In drug addiction research, social science is often overshadowed by biological science. Although SUD involves a mixture of social and biological processes, the national research agenda and its associated funding are often weighed toward the former. In some conferences on addiction, no, or only a small fraction of, research is dedicated to people or human interaction. Like other social scientists, what I do is in the minority and highly specialized. As a cultural anthropologist, the primary methodology I employ is ethnography. Ethnography involves addressing research questions by interviewing and observing participants as they go about their daily routines and activities. Acknowledging their active role in this “fieldwork,” anthropologists refer to the people we research as participants.
To do ethnography, one must develop rapport with participants, and being part friend and part researcher presents challenges. Ethnographers must be self-aware of how their biases (i.e., assumptions) may influence the findings they develop and report. We have personal encounters in our research that can be influential. Vigilance is mandatory because, as much as we might think we know our participants, they are ultimately the experts on their own lives. And there are always surprises. A recently departed friend and mentor, Mike Agar, called these surprises “rich points,” acknowledging an opportunity for the researcher to learn, amend, and realign their understandings.
Over the years, I have learned a great deal from my research participants. They have been generous with their time in explaining things. Many such lessons occurred first-hand, observing what illegal drug users were doing and gaining perspective from their point of view. People are sometimes skeptical about conducting ethnography with illegal drug users. On a recent conference call a drug treatment provider remarked, “yeah, drug addicts lie and tell you what you want to hear.” I am confident for drug treatment professionals this is true. But I do not seek to change behavior or attitudes. Although I do not support illegal drugs, I do not take a moral stand about what my participants do. I have no agenda; there is nothing I “want to hear.” I just watch, listen and try to make sense of my data.
It seems impossible to avoid assumptions people make about illegal drug users, “drug addicts,” or people with SUD. Here the filter our society applies is dense and difficult to refashion. I often hear how these people are violent, impulsive, out-of-control, in denial, self-centered, and egoistic. Biomedical research tells us their brains, i.e., neurological pathways associated with pleasure, have been hijacked by drugs and that they have diminished executive function, i.e., decision-making capacity. Some suggest they have “addictive personalities” or are incapable of empathy.
Confronting the above in both public and scientific discourse, I find many of the assumptions about my participants false, insufficient or only relevant in a particular point in time or social context. Most of the people I work with just want someone to listen to them and understand the challenges they face. Although there are relevant behavioral patterns and themes in research conducted on illegal drug use and SUD, I have witnessed a continuum that, more often than not, is very difficult to simplify. Ethnography demonstrates how complicated people’s lives are relative to the questions we seek to answer. Returning to my answer to “why social science,” confronting what we (and others) believe about the people we research is something I keenly appreciate about social science.

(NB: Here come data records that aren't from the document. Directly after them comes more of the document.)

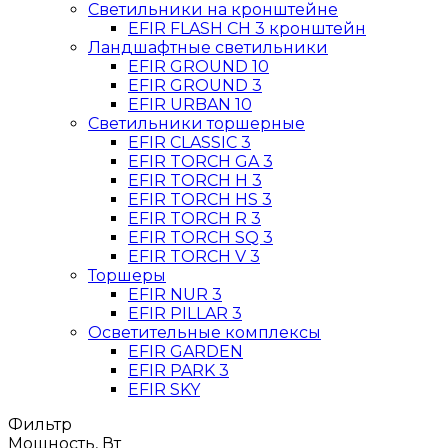
Светильники на кронштейне
EFIR FLASH CН 3 кронштейн
Ландшафтные светильники
EFIR GROUND 10
EFIR GROUND 3
EFIR URBAN 10
Светильники торшерные
EFIR CLASSIC 3
EFIR TORCH GA 3
EFIR TORCH H 3
EFIR TORCH HS 3
EFIR TORCH R 3
EFIR TORCH SQ 3
EFIR TORCH V 3
Торшеры
EFIR NUR 3
EFIR PILLAR 3
Осветительные комплексы
EFIR GARDEN
EFIR PARK 3
EFIR SKY
Фильтр
Мощность, Вт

LEE HOFFER is an Associate Professor of Medical Anthropology at Case Western Reserve University (CWRU) in Cleveland, Ohio. His research focuses on understanding the social, political, economic and cultural dimensions of illegal drug use and addiction. Dr. Hoffer has conducted community-based studies of heroin, crack / cocaine, methamphetamine, club-drug, inhalant, and non-prescription opiate use, as well as trends in use. His current work combines ethnographic research, epidemiology, and agent-based modeling (ABM) to better understand local illegal drug markets and their connection to drug epidemics. His research has received support from NSF, NIH / NIDA, and private foundations.